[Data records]
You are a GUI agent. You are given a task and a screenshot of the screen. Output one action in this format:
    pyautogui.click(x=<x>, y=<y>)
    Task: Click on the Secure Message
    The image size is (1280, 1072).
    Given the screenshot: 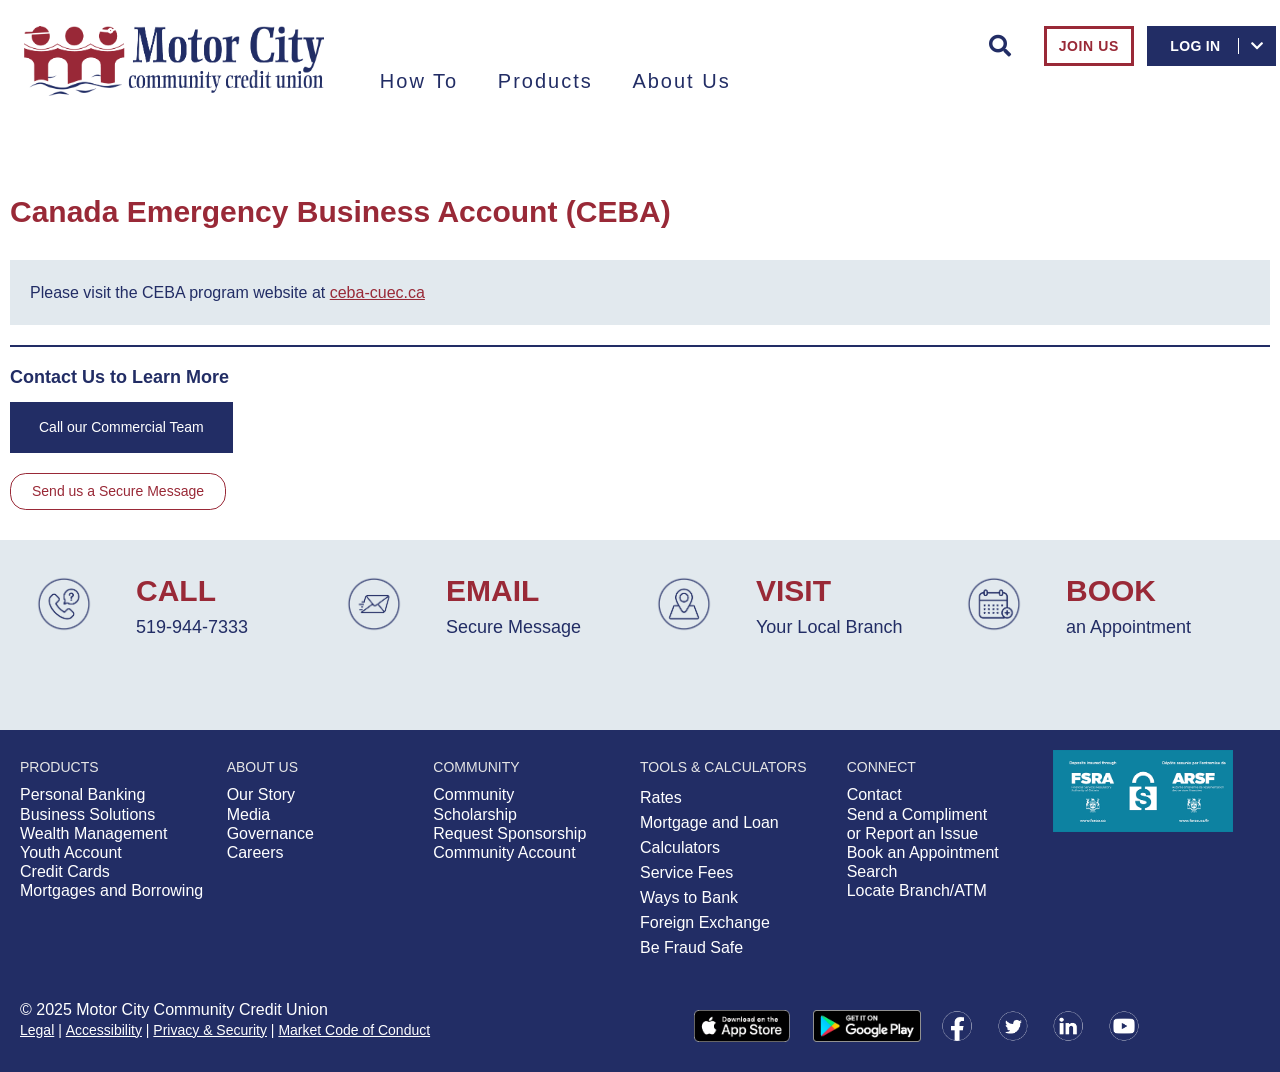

### Problem to solve
All pictures are to be dropped, and the records above returned exactly.

### Answer to this task
You are a GUI agent. You are given a task and a screenshot of the screen. Output one action in this format:
    pyautogui.click(x=<x>, y=<y>)
    Task: Click on the Secure Message
    The image size is (1280, 1072).
    Given the screenshot: 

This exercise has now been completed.